Quote the records exactly, starting at the first line and stopping after the line with "Voraussetzungen"; skip the pictures.

☆ ☆ ☆

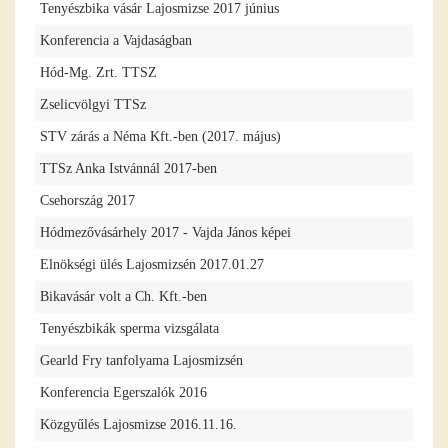
Tenyészbika vásár Lajosmizse 2017 június
Konferencia a Vajdaságban
Hód-Mg. Zrt. TTSZ
Zselicvölgyi TTSz
STV zárás a Néma Kft.-ben (2017. május)
TTSz Anka Istvánnál 2017-ben
Csehország 2017
Hódmezővásárhely 2017 - Vajda János képei
Elnökségi ülés Lajosmizsén 2017.01.27
Bikavásár volt a Ch. Kft.-ben
Tenyészbikák sperma vizsgálata
Gearld Fry tanfolyama Lajosmizsén
Konferencia Egerszalók 2016
Közgyűlés Lajosmizse 2016.11.16.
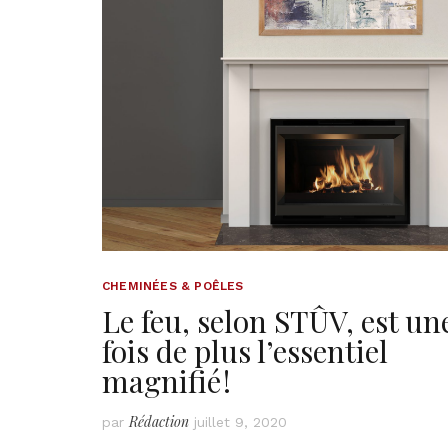
CHEMINÉES & POÊLES
Le feu, selon STÛV, est un
fois de plus l’essentiel
magnifié !
Rédaction
par
juillet 9, 2020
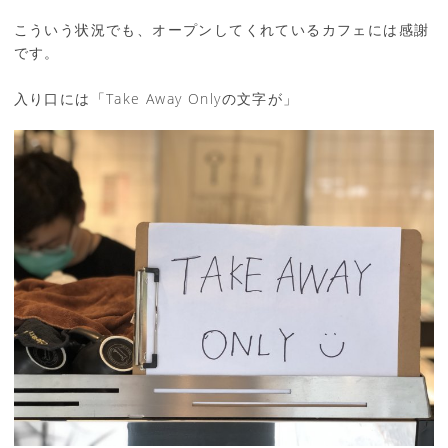
こういう状況でも、オープンしてくれているカフェには感謝
です。
入り口には「Take Away Onlyの文字が」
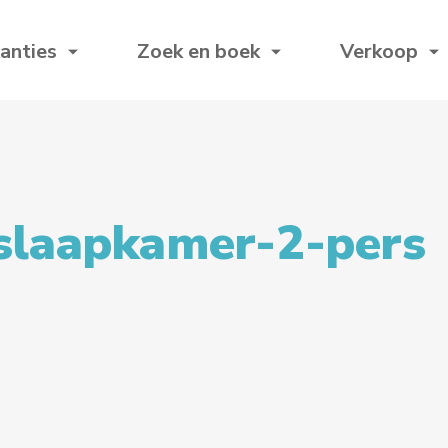
anties
Zoek en boek
Verkoop
slaapkamer-2-pers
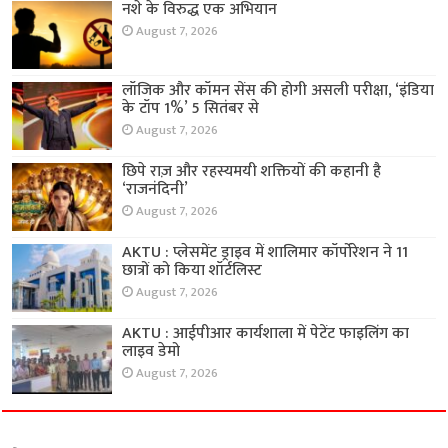
नशे के विरुद्ध एक अभियान
August 7, 2026
लॉजिक और कॉमन सेंस की होगी असली परीक्षा, ‘इंडिया
के टॉप 1%’ 5 सितंबर से
August 7, 2026
छिपे राज़ और रहस्यमयी शक्तियों की कहानी है
‘राजनंदिनी’
August 7, 2026
AKTU : प्लेसमेंट ड्राइव में शालिमार कॉर्पोरेशन ने 11
छात्रों को किया शॉर्टलिस्ट
August 7, 2026
AKTU : आईपीआर कार्यशाला में पेटेंट फाइलिंग का
लाइव डेमो
August 7, 2026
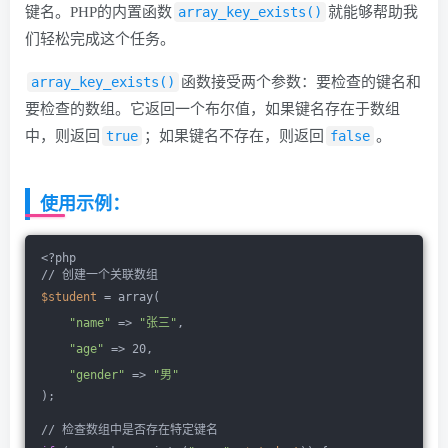
键名。PHP的内置函数
array_key_exists()
就能够帮助我
们轻松完成这个任务。
array_key_exists()
函数接受两个参数：要检查的键名和
要检查的数组。它返回一个布尔值，如果键名存在于数组
中，则返回
true
；如果键名不存在，则返回
false
。
使用示例：
<?php
// 创建一个关联数组
$student
 = array(
"name"
 => 
"张三"
,
"age"
 => 20,
"gender"
 => 
"男"
);
// 检查数组中是否存在特定键名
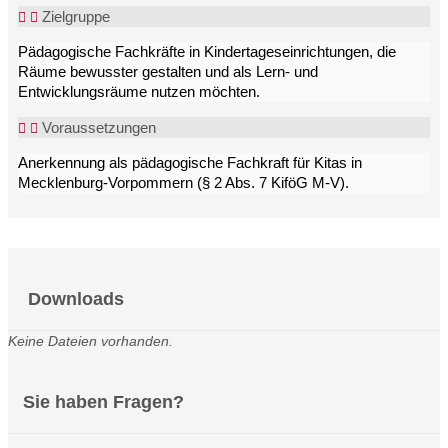
Zielgruppe
Pädagogische Fachkräfte in Kindertageseinrichtungen, die
Räume bewusster gestalten und als Lern- und
Entwicklungsräume nutzen möchten.
Voraussetzungen
Anerkennung als pädagogische Fachkraft für Kitas in
Mecklenburg-Vorpommern (§ 2 Abs. 7 KiföG M-V).
Downloads
Keine Dateien vorhanden.
Sie haben Fragen?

☆ ☆ ☆

# [Result of this task]
Tenyészbika vásár Lajosmizse 2017 június
Konferencia a Vajdaságban
Hód-Mg. Zrt. TTSZ
Zselicvölgyi TTSz
STV zárás a Néma Kft.-ben (2017. május)
TTSz Anka Istvánnál 2017-ben
Csehország 2017
Hódmezővásárhely 2017 - Vajda János képei
Elnökségi ülés Lajosmizsén 2017.01.27
Bikavásár volt a Ch. Kft.-ben
Tenyészbikák sperma vizsgálata
Gearld Fry tanfolyama Lajosmizsén
Konferencia Egerszalók 2016
Közgyűlés Lajosmizse 2016.11.16.
CHEMINÉES & POÊLES
Le feu, selon STÛV, est un
fois de plus l’essentiel
magnifié !
Rédaction
par
juillet 9, 2020
こういう状況でも、オープンしてくれているカフェには感謝
です。
入り口には「Take Away Onlyの文字が」
anties
Zoek en boek
Verkoop
slaapkamer-2-pers
नशे के विरुद्ध एक अभियान
August 7, 2026
लॉजिक और कॉमन सेंस की होगी असली परीक्षा, ‘इंडिया
के टॉप 1%’ 5 सितंबर से
August 7, 2026
छिपे राज़ और रहस्यमयी शक्तियों की कहानी है
‘राजनंदिनी’
August 7, 2026
AKTU : प्लेसमेंट ड्राइव में शालिमार कॉर्पोरेशन ने 11
छात्रों को किया शॉर्टलिस्ट
August 7, 2026
AKTU : आईपीआर कार्यशाला में पेटेंट फाइलिंग का
लाइव डेमो
August 7, 2026
键名。PHP的内置函数
array_key_exists()
就能够帮助我
们轻松完成这个任务。
array_key_exists()
函数接受两个参数：要检查的键名和
要检查的数组。它返回一个布尔值，如果键名存在于数组
中，则返回
true
；如果键名不存在，则返回
false
。
使用示例：
<?php
// 创建一个关联数组
$student
 = array(
"name"
 => 
"张三"
,
"age"
 => 20,
"gender"
 => 
"男"
);
// 检查数组中是否存在特定键名
Zielgruppe
Pädagogische Fachkräfte in Kindertageseinrichtungen, die
Räume bewusster gestalten und als Lern- und
Entwicklungsräume nutzen möchten.
Voraussetzungen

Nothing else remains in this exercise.